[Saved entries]
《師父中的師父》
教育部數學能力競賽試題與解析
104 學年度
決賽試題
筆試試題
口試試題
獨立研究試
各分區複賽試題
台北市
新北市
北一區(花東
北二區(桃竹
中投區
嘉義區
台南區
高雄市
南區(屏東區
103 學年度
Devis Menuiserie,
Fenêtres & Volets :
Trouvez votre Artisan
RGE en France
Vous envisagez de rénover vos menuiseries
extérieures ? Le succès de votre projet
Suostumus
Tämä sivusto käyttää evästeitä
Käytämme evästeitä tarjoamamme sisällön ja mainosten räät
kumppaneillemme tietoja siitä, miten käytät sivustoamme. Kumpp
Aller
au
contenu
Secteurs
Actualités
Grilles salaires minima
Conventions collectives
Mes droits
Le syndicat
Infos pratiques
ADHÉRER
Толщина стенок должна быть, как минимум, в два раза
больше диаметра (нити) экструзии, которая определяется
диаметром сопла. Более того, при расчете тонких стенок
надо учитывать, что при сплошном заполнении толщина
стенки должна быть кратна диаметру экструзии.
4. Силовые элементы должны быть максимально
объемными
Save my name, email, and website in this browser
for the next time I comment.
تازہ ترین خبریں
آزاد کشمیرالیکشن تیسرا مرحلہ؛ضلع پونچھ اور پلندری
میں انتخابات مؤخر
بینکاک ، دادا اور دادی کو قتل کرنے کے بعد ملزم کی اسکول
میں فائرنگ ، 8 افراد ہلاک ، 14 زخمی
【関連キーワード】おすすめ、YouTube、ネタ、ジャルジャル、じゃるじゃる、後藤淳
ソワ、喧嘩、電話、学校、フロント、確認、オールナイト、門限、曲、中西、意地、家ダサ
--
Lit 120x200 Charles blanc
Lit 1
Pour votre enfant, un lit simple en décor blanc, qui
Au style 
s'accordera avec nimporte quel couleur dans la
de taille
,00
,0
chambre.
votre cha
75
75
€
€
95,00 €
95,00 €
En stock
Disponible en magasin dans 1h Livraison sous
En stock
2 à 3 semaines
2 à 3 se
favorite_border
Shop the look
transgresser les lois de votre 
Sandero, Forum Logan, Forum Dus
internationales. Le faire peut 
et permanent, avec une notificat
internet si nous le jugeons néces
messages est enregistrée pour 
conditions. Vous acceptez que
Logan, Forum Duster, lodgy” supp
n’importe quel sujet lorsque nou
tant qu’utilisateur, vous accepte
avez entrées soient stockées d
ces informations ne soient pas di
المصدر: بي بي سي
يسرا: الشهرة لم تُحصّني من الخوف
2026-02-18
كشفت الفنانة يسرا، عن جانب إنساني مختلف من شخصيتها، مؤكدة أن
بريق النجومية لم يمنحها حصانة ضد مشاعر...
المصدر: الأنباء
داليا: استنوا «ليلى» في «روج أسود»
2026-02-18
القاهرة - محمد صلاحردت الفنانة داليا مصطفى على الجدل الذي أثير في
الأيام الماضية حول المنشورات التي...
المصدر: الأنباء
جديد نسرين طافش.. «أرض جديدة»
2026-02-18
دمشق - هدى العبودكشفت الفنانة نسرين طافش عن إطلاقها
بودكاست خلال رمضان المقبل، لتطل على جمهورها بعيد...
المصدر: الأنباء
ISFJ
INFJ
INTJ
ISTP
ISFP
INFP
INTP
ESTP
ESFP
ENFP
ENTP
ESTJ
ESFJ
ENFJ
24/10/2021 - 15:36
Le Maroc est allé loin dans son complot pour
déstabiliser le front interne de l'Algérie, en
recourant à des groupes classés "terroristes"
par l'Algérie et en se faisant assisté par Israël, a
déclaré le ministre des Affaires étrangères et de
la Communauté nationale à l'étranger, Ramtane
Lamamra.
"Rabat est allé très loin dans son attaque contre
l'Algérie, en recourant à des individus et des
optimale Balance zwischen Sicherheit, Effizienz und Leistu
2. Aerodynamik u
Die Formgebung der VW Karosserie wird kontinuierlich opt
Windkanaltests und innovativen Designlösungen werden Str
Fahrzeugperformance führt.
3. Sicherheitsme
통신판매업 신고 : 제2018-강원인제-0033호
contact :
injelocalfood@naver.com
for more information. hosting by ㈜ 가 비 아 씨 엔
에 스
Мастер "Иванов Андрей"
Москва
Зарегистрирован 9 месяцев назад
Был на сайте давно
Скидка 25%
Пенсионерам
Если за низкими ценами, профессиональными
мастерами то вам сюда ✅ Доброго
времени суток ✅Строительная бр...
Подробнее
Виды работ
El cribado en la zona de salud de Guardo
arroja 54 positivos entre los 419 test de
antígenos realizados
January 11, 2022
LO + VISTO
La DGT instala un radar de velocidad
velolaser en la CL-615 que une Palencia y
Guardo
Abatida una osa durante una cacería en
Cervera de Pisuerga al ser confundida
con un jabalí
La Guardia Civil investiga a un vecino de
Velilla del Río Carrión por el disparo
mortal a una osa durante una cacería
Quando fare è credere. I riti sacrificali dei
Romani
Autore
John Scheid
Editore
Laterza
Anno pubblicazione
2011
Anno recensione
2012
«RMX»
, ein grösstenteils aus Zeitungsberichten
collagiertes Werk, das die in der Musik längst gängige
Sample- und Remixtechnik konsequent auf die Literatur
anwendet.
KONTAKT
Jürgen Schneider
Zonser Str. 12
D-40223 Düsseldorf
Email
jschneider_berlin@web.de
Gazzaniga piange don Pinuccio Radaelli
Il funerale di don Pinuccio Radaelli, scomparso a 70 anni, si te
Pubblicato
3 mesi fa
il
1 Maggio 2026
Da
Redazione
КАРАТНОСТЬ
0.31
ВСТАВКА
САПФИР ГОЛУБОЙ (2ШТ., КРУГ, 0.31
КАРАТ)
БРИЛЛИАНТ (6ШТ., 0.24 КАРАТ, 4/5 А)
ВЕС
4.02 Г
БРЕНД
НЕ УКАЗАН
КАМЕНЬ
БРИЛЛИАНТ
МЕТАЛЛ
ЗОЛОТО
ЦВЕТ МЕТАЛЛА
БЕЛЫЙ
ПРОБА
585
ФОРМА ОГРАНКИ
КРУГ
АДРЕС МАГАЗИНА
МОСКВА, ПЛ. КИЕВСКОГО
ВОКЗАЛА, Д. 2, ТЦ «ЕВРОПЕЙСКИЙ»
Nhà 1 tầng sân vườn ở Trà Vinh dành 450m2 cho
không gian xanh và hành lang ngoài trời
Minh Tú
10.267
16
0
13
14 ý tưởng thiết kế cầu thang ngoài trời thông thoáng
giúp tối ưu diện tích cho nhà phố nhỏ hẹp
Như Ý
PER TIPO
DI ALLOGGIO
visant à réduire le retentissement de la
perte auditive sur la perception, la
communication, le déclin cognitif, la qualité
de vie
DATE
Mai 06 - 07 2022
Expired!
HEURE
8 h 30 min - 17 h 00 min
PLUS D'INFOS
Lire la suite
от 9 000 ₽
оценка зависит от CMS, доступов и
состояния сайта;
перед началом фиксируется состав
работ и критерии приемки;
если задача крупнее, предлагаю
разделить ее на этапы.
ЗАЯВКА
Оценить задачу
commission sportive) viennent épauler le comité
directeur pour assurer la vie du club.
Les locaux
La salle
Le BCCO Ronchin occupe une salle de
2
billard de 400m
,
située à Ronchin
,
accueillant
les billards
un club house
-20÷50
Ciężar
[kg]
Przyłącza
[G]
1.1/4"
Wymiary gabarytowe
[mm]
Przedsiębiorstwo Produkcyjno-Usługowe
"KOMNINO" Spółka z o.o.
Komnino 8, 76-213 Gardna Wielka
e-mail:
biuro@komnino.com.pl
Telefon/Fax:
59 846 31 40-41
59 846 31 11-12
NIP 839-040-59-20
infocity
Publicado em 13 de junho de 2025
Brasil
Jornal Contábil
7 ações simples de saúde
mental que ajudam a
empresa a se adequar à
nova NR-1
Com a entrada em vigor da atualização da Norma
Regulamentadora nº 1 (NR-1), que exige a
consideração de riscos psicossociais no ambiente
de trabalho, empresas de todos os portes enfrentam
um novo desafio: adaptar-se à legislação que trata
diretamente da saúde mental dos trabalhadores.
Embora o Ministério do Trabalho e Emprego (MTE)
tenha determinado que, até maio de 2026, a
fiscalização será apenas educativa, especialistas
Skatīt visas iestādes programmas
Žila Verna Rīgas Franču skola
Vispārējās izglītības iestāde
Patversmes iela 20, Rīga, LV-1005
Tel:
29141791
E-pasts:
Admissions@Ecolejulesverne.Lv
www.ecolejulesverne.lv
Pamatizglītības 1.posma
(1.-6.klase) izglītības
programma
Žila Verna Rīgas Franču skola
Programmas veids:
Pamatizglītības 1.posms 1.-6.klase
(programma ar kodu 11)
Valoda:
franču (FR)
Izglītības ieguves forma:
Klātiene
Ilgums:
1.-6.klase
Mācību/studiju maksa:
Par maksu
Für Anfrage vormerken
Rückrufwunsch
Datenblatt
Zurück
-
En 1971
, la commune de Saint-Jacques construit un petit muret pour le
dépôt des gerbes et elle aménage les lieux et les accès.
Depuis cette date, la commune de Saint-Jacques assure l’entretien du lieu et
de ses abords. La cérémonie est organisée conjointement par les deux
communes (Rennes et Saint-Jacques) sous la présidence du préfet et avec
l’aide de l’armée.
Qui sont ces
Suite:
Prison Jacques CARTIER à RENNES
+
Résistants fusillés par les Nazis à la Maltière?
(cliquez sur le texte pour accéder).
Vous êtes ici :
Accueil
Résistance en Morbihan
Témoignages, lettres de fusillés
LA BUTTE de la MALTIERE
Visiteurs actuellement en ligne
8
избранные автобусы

→ **Problem description**
Your reply should be only the count of lines in the entries above that contain the word "Pinuccio".

→ **Answer section**
2